Hmm.. this is taken verbatim from C++ 03 14.6p9:

void f(char);

template<class T> void g(T t)
{
f(1); // f(char)
f(T(1)); //dependent #1
f(t); //dependent #2
dd++; //not dependent // error: declaration for dd not found
}

void f(int);

double dd;
void h()
{
g(2); //will cause one call of f(char) followed
// by two calls of f(int)
g(’a’); //will cause three calls of f(char)
}

Note that it says "g(2)" will cause one call of f(char) followed by two 
calls of f(int). By regarding the 'f', inside the template, just a 
FunctionDecl (the "f(char)" one), won't this result to 3 calls of f(char) ?

By 14.6.2p1, the 'f' inside the template (at #1 and #2) is a dependent 
name and "Such names are unbound and are looked up at the point of the 
template instantiation (14.6.4.1) in both the context of the template 
definition and the context of the point of instantiation". Doesn't that 
mean that 'f' is not a simple FunctionDecl (since it's actually unbound) ?

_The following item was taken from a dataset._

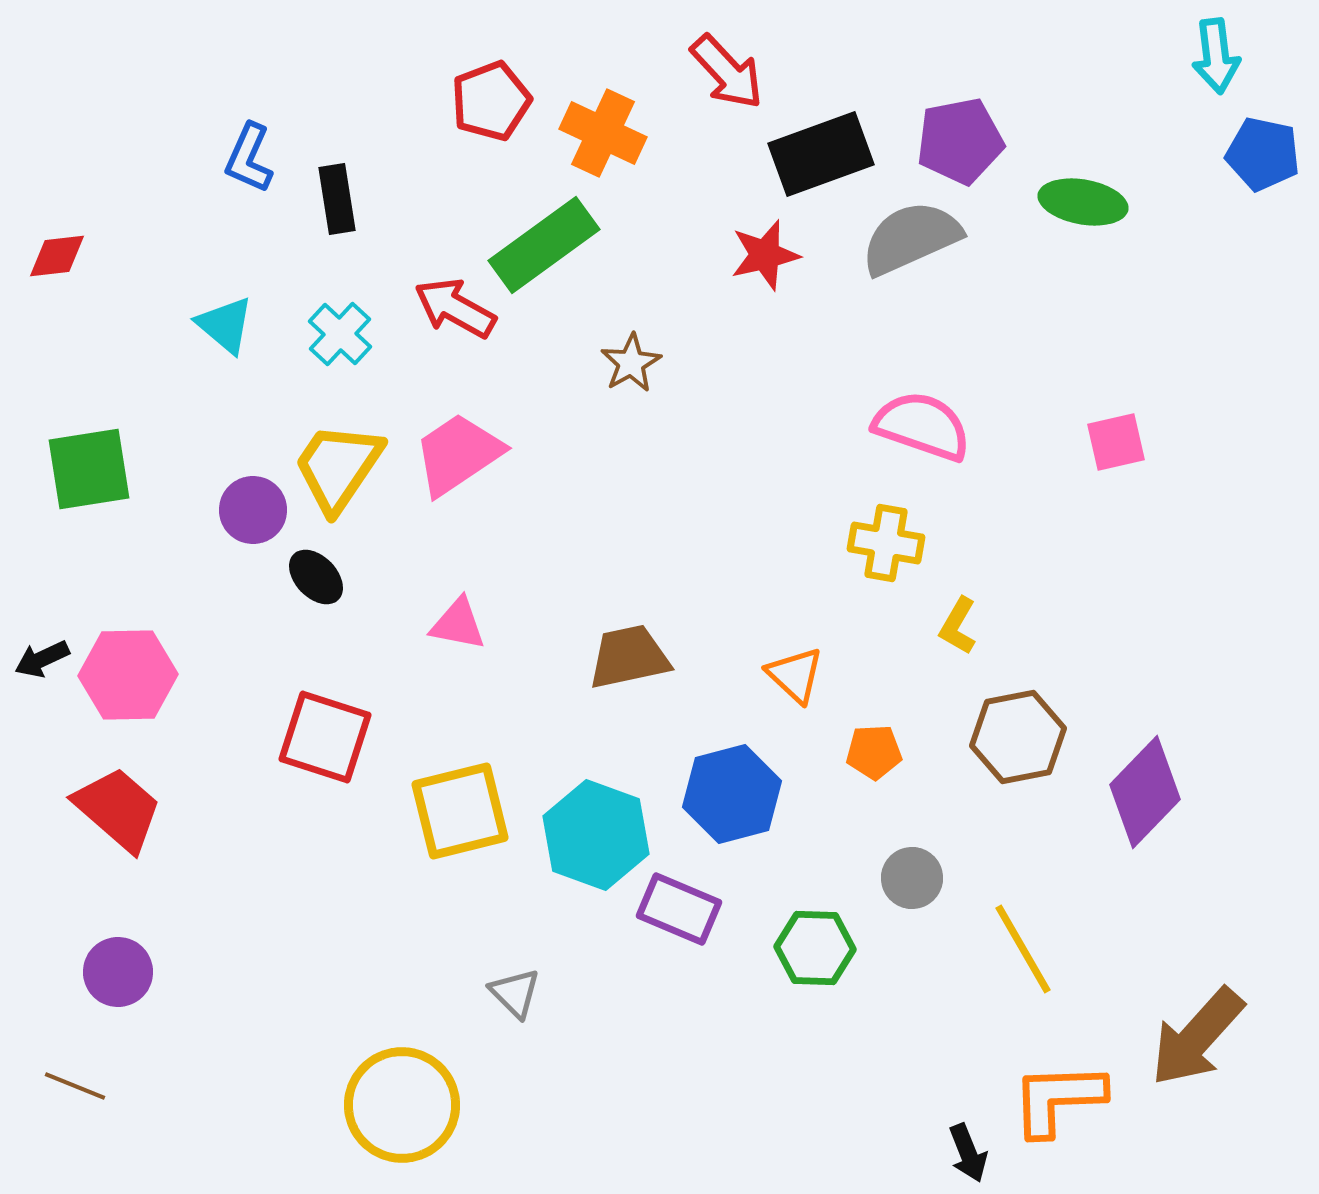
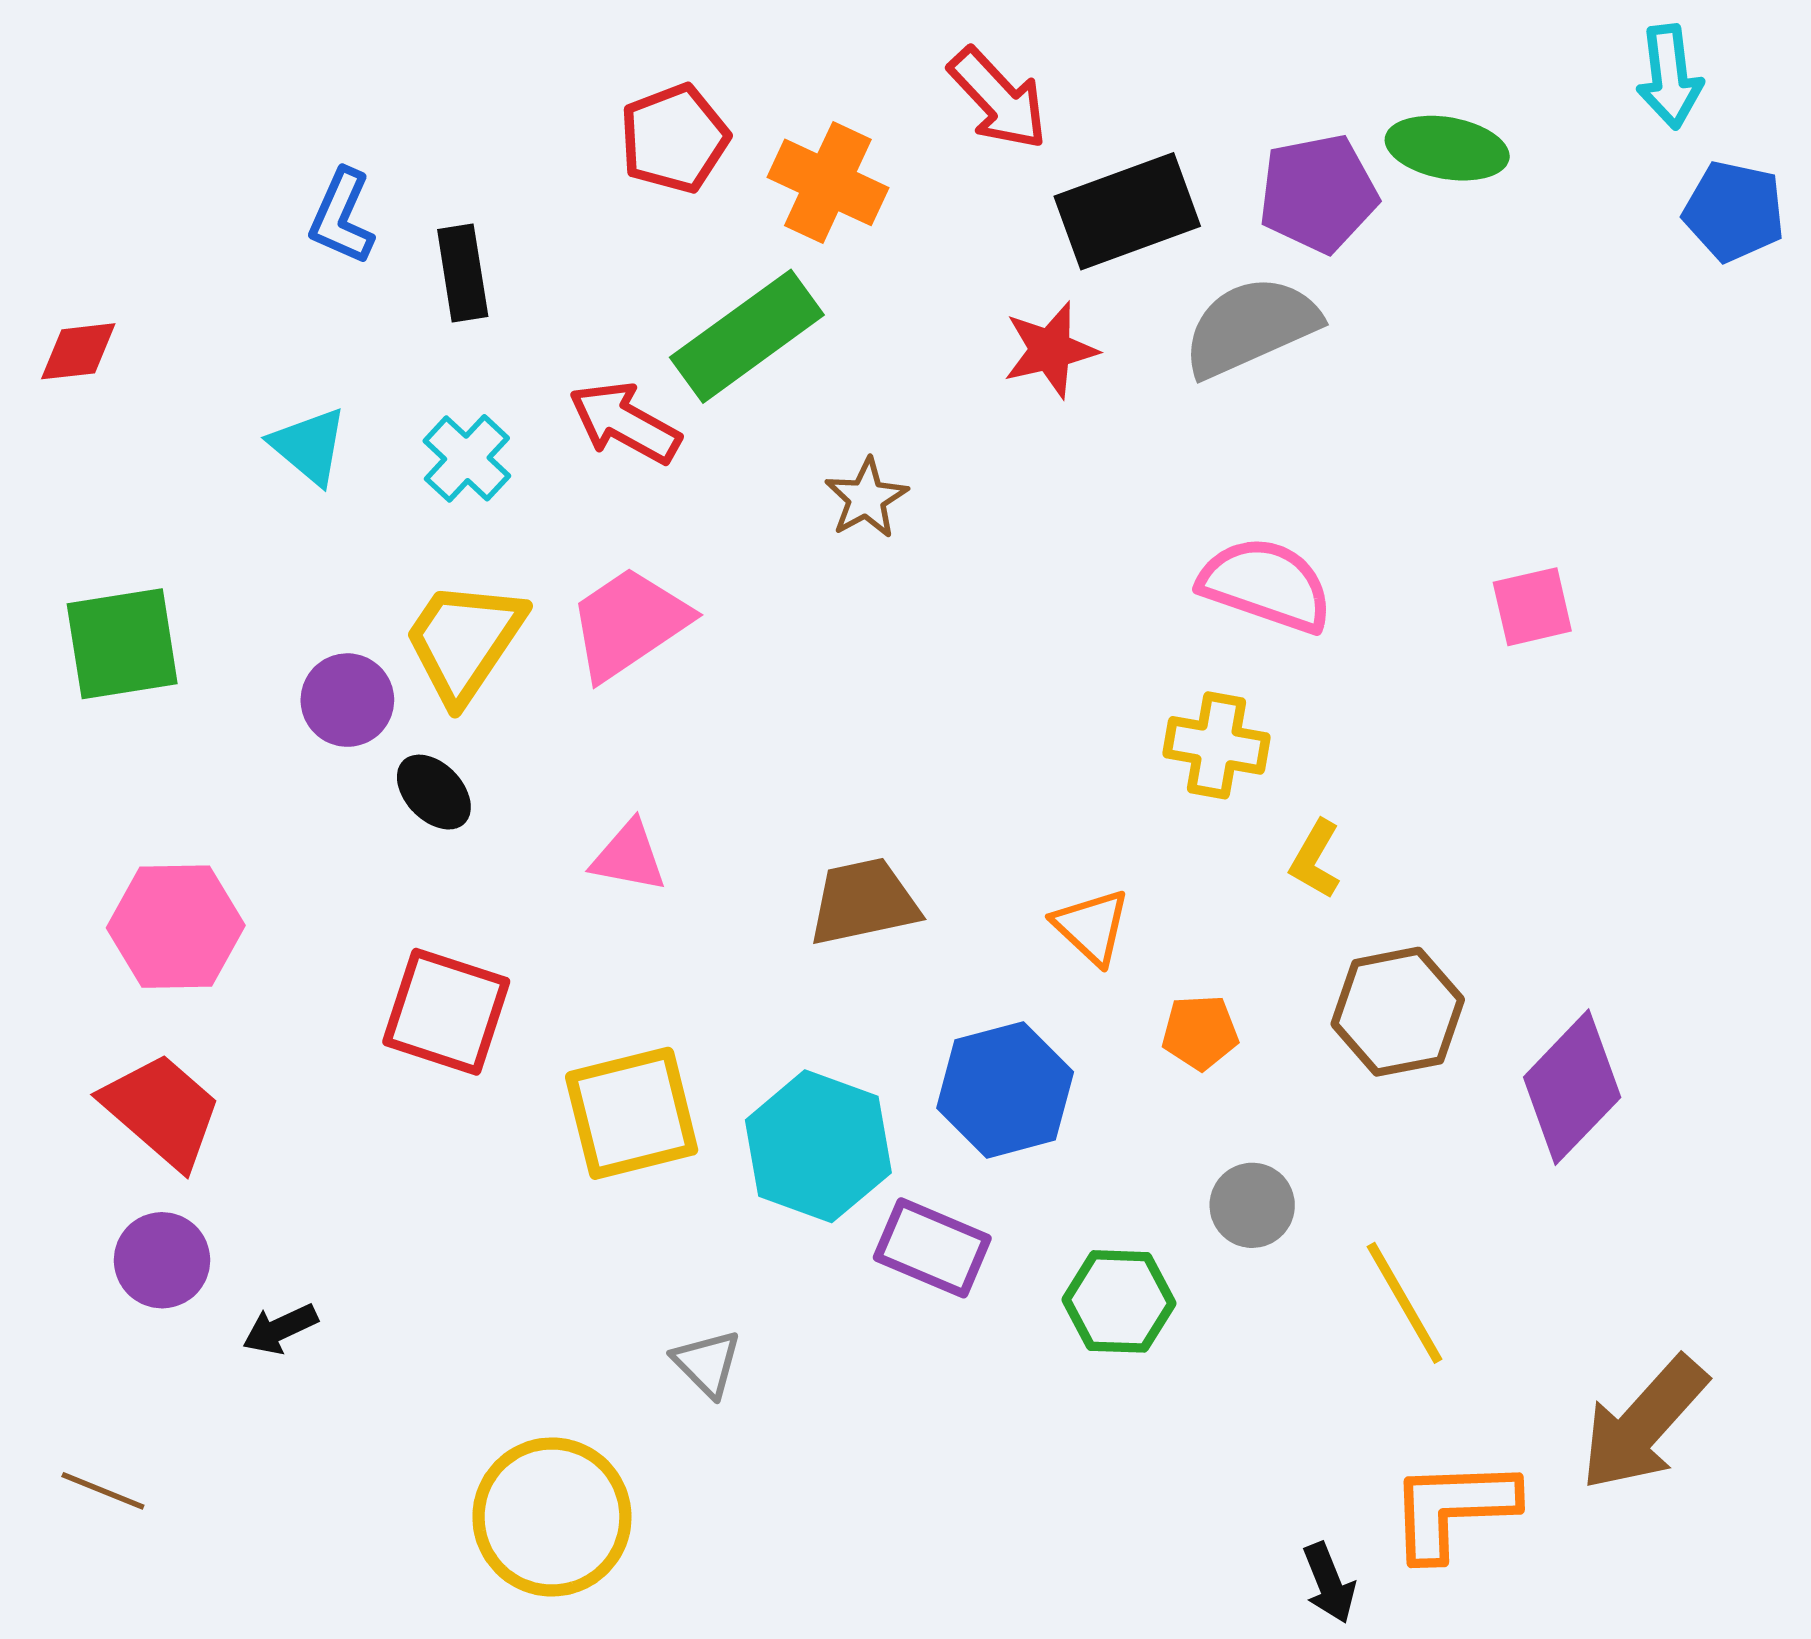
green ellipse: (1083, 202) -> (1447, 148), moved
black arrow: (42, 659) -> (280, 1329), moved
purple circle: (118, 972) -> (162, 1260), moved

> Iterators can be arbitrarily complex, so it's not that the iterator
> abstraction *couldn't* handle this. The thing I like best about the
> iterator abstraction is that it doesn't require us to allocate any
> memory like returning a set of decls does, and doesn't expose any one
> particular data structure. That said, the iterator itself will need to
> get some more configurability---follow using directives or don't
> follow using directives?, to name one---that might cost us too much in
> iteration overhead.
>   

Yes, my concern is about the overhead, we could get away with it with 
not much of an impact though, not too sure.